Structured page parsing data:
☆ ☆ ☆ ☆ ☆
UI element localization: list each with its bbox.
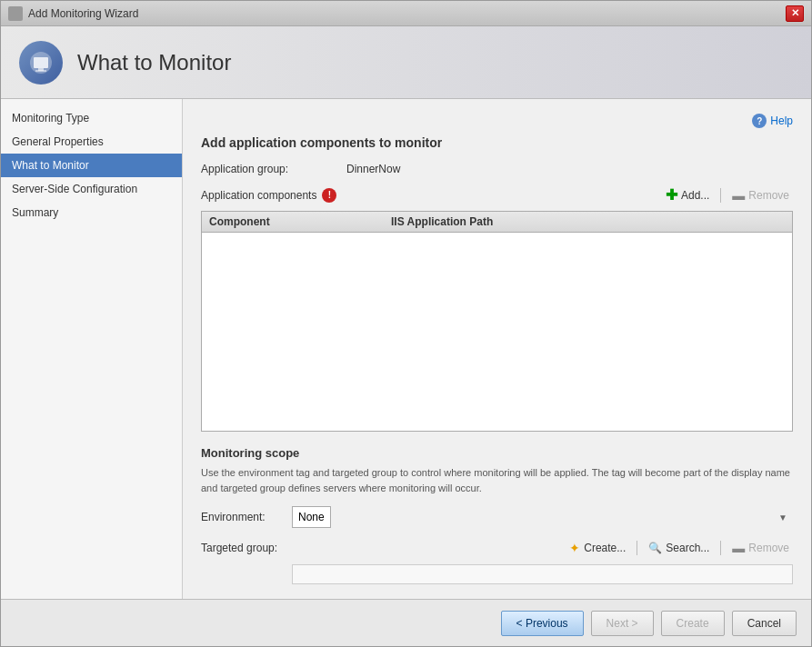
help-icon: ? bbox=[752, 114, 767, 128]
previous-button[interactable]: < Previous bbox=[501, 611, 584, 636]
remove-targeted-icon: ▬ bbox=[732, 541, 745, 555]
divider bbox=[720, 188, 721, 203]
scope-title: Monitoring scope bbox=[201, 446, 793, 460]
environment-label: Environment: bbox=[201, 511, 292, 523]
sidebar-item-monitoring-type[interactable]: Monitoring Type bbox=[1, 106, 182, 130]
monitoring-scope-section: Monitoring scope Use the environment tag… bbox=[201, 446, 793, 584]
toolbar-buttons: ✚ Add... ▬ Remove bbox=[662, 184, 793, 205]
targeted-group-field-row bbox=[201, 561, 793, 584]
add-plus-icon: ✚ bbox=[666, 186, 677, 204]
sidebar-item-summary[interactable]: Summary bbox=[1, 201, 182, 224]
next-button[interactable]: Next > bbox=[591, 611, 654, 636]
create-button[interactable]: ✦ Create... bbox=[566, 539, 629, 557]
header-icon bbox=[19, 41, 63, 85]
divider2 bbox=[637, 541, 637, 555]
bottom-bar: < Previous Next > Create Cancel bbox=[1, 599, 811, 646]
app-group-value: DinnerNow bbox=[346, 163, 400, 175]
search-button[interactable]: 🔍 Search... bbox=[645, 540, 713, 556]
sidebar-item-general-properties[interactable]: General Properties bbox=[1, 130, 182, 154]
environment-select-wrapper: None ▼ bbox=[292, 506, 793, 528]
sidebar-item-server-side-config[interactable]: Server-Side Configuration bbox=[1, 177, 182, 201]
create-star-icon: ✦ bbox=[569, 541, 580, 555]
create-wizard-button[interactable]: Create bbox=[661, 611, 725, 636]
sidebar-item-what-to-monitor[interactable]: What to Monitor bbox=[1, 154, 182, 177]
divider3 bbox=[720, 541, 721, 555]
col-iis-path: IIS Application Path bbox=[391, 215, 785, 228]
svg-rect-1 bbox=[34, 57, 48, 68]
components-label-text: Application components bbox=[201, 189, 316, 202]
svg-rect-3 bbox=[35, 70, 46, 72]
components-header: Application components ! ✚ Add... ▬ Remo… bbox=[201, 184, 793, 205]
targeted-group-row: Targeted group: ✦ Create... 🔍 Search... bbox=[201, 539, 793, 557]
table-header: Component IIS Application Path bbox=[202, 212, 792, 233]
help-row: ? Help bbox=[201, 114, 793, 128]
close-button[interactable]: ✕ bbox=[786, 5, 804, 22]
remove-icon: ▬ bbox=[732, 188, 745, 203]
app-group-row: Application group: DinnerNow bbox=[201, 163, 793, 175]
section-title: Add application components to monitor bbox=[201, 135, 793, 150]
help-link[interactable]: ? Help bbox=[752, 114, 793, 128]
sidebar: Monitoring Type General Properties What … bbox=[1, 99, 183, 599]
scope-description: Use the environment tag and targeted gro… bbox=[201, 465, 793, 495]
main-window: Add Monitoring Wizard ✕ What to Monitor … bbox=[0, 0, 812, 647]
col-component: Component bbox=[209, 215, 391, 228]
header-banner: What to Monitor bbox=[1, 26, 811, 99]
main-content: ? Help Add application components to mon… bbox=[183, 99, 811, 599]
header-title: What to Monitor bbox=[77, 50, 231, 75]
components-label: Application components ! bbox=[201, 188, 662, 203]
targeted-group-buttons: ✦ Create... 🔍 Search... ▬ Remove bbox=[292, 539, 793, 557]
targeted-group-label: Targeted group: bbox=[201, 542, 292, 554]
remove-targeted-button[interactable]: ▬ Remove bbox=[728, 539, 793, 557]
targeted-group-field bbox=[292, 564, 793, 584]
search-glass-icon: 🔍 bbox=[648, 542, 662, 554]
table-body bbox=[202, 233, 792, 378]
remove-button[interactable]: ▬ Remove bbox=[728, 186, 793, 204]
dropdown-arrow-icon: ▼ bbox=[778, 513, 787, 523]
search-label: Search... bbox=[666, 542, 709, 554]
environment-select[interactable]: None bbox=[292, 506, 331, 528]
components-table: Component IIS Application Path bbox=[201, 211, 793, 432]
help-label: Help bbox=[770, 114, 793, 127]
environment-row: Environment: None ▼ bbox=[201, 506, 793, 528]
title-bar: Add Monitoring Wizard ✕ bbox=[1, 1, 811, 26]
create-label: Create... bbox=[584, 542, 626, 554]
add-button[interactable]: ✚ Add... bbox=[662, 184, 713, 205]
window-title: Add Monitoring Wizard bbox=[28, 7, 786, 20]
cancel-button[interactable]: Cancel bbox=[732, 611, 797, 636]
remove-label: Remove bbox=[748, 189, 789, 202]
window-icon bbox=[8, 6, 23, 21]
content-area: Monitoring Type General Properties What … bbox=[1, 99, 811, 599]
error-icon: ! bbox=[322, 188, 336, 203]
remove-targeted-label: Remove bbox=[748, 542, 789, 554]
add-label: Add... bbox=[681, 189, 709, 202]
app-group-label: Application group: bbox=[201, 163, 346, 175]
☆ ☆ ☆ ☆ ☆
Problem details:
Give the data again exactly as written, with all pictures left out.

Reply to the exercise:
UI element localization: list each with its bbox.
help-icon: ? bbox=[752, 114, 767, 128]
previous-button[interactable]: < Previous bbox=[501, 611, 584, 636]
remove-targeted-icon: ▬ bbox=[732, 541, 745, 555]
divider bbox=[720, 188, 721, 203]
scope-title: Monitoring scope bbox=[201, 446, 793, 460]
environment-label: Environment: bbox=[201, 511, 292, 523]
sidebar-item-monitoring-type[interactable]: Monitoring Type bbox=[1, 106, 182, 130]
monitoring-scope-section: Monitoring scope Use the environment tag… bbox=[201, 446, 793, 584]
toolbar-buttons: ✚ Add... ▬ Remove bbox=[662, 184, 793, 205]
targeted-group-field-row bbox=[201, 561, 793, 584]
add-plus-icon: ✚ bbox=[666, 186, 677, 204]
sidebar-item-summary[interactable]: Summary bbox=[1, 201, 182, 224]
next-button[interactable]: Next > bbox=[591, 611, 654, 636]
create-button[interactable]: ✦ Create... bbox=[566, 539, 629, 557]
header-icon bbox=[19, 41, 63, 85]
divider2 bbox=[637, 541, 637, 555]
bottom-bar: < Previous Next > Create Cancel bbox=[1, 599, 811, 646]
app-group-value: DinnerNow bbox=[346, 163, 400, 175]
search-button[interactable]: 🔍 Search... bbox=[645, 540, 713, 556]
sidebar-item-general-properties[interactable]: General Properties bbox=[1, 130, 182, 154]
environment-select-wrapper: None ▼ bbox=[292, 506, 793, 528]
sidebar-item-server-side-config[interactable]: Server-Side Configuration bbox=[1, 177, 182, 201]
create-star-icon: ✦ bbox=[569, 541, 580, 555]
create-wizard-button[interactable]: Create bbox=[661, 611, 725, 636]
sidebar-item-what-to-monitor[interactable]: What to Monitor bbox=[1, 154, 182, 177]
divider3 bbox=[720, 541, 721, 555]
col-iis-path: IIS Application Path bbox=[391, 215, 785, 228]
svg-rect-1 bbox=[34, 57, 48, 68]
components-label-text: Application components bbox=[201, 189, 316, 202]
svg-rect-3 bbox=[35, 70, 46, 72]
components-header: Application components ! ✚ Add... ▬ Remo… bbox=[201, 184, 793, 205]
targeted-group-row: Targeted group: ✦ Create... 🔍 Search... bbox=[201, 539, 793, 557]
table-header: Component IIS Application Path bbox=[202, 212, 792, 233]
help-row: ? Help bbox=[201, 114, 793, 128]
close-button[interactable]: ✕ bbox=[786, 5, 804, 22]
remove-icon: ▬ bbox=[732, 188, 745, 203]
app-group-row: Application group: DinnerNow bbox=[201, 163, 793, 175]
section-title: Add application components to monitor bbox=[201, 135, 793, 150]
help-link[interactable]: ? Help bbox=[752, 114, 793, 128]
sidebar: Monitoring Type General Properties What … bbox=[1, 99, 183, 599]
scope-description: Use the environment tag and targeted gro… bbox=[201, 465, 793, 495]
main-window: Add Monitoring Wizard ✕ What to Monitor … bbox=[0, 0, 812, 647]
col-component: Component bbox=[209, 215, 391, 228]
header-banner: What to Monitor bbox=[1, 26, 811, 99]
main-content: ? Help Add application components to mon… bbox=[183, 99, 811, 599]
header-title: What to Monitor bbox=[77, 50, 231, 75]
components-label: Application components ! bbox=[201, 188, 662, 203]
targeted-group-buttons: ✦ Create... 🔍 Search... ▬ Remove bbox=[292, 539, 793, 557]
targeted-group-label: Targeted group: bbox=[201, 542, 292, 554]
remove-targeted-button[interactable]: ▬ Remove bbox=[728, 539, 793, 557]
targeted-group-field bbox=[292, 564, 793, 584]
search-glass-icon: 🔍 bbox=[648, 542, 662, 554]
table-body bbox=[202, 233, 792, 378]
remove-button[interactable]: ▬ Remove bbox=[728, 186, 793, 204]
dropdown-arrow-icon: ▼ bbox=[778, 513, 787, 523]
search-label: Search... bbox=[666, 542, 709, 554]
environment-select[interactable]: None bbox=[292, 506, 331, 528]
components-table: Component IIS Application Path bbox=[201, 211, 793, 432]
help-label: Help bbox=[770, 114, 793, 127]
environment-row: Environment: None ▼ bbox=[201, 506, 793, 528]
title-bar: Add Monitoring Wizard ✕ bbox=[1, 1, 811, 26]
create-label: Create... bbox=[584, 542, 626, 554]
add-button[interactable]: ✚ Add... bbox=[662, 184, 713, 205]
window-title: Add Monitoring Wizard bbox=[28, 7, 786, 20]
cancel-button[interactable]: Cancel bbox=[732, 611, 797, 636]
remove-label: Remove bbox=[748, 189, 789, 202]
window-icon bbox=[8, 6, 23, 21]
content-area: Monitoring Type General Properties What … bbox=[1, 99, 811, 599]
error-icon: ! bbox=[322, 188, 336, 203]
remove-targeted-label: Remove bbox=[748, 542, 789, 554]
add-label: Add... bbox=[681, 189, 709, 202]
app-group-label: Application group: bbox=[201, 163, 346, 175]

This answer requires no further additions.